━━━━━ Listed entries

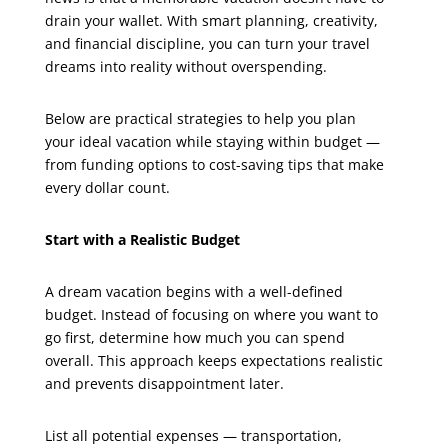
drain your wallet. With smart planning, creativity,
and financial discipline, you can turn your travel
dreams into reality without overspending.
Below are practical strategies to help you plan
your ideal vacation while staying within budget —
from funding options to cost-saving tips that make
every dollar count.
Start with a Realistic Budget
A dream vacation begins with a well-defined
budget. Instead of focusing on where you want to
go first, determine how much you can spend
overall. This approach keeps expectations realistic
and prevents disappointment later.
List all potential expenses — transportation,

━━━━━━━━━━

Restate the data above word for word. Do not include the images.

Written solution:
drain your wallet. With smart planning, creativity,
and financial discipline, you can turn your travel
dreams into reality without overspending.
Below are practical strategies to help you plan
your ideal vacation while staying within budget —
from funding options to cost-saving tips that make
every dollar count.
Start with a Realistic Budget
A dream vacation begins with a well-defined
budget. Instead of focusing on where you want to
go first, determine how much you can spend
overall. This approach keeps expectations realistic
and prevents disappointment later.
List all potential expenses — transportation,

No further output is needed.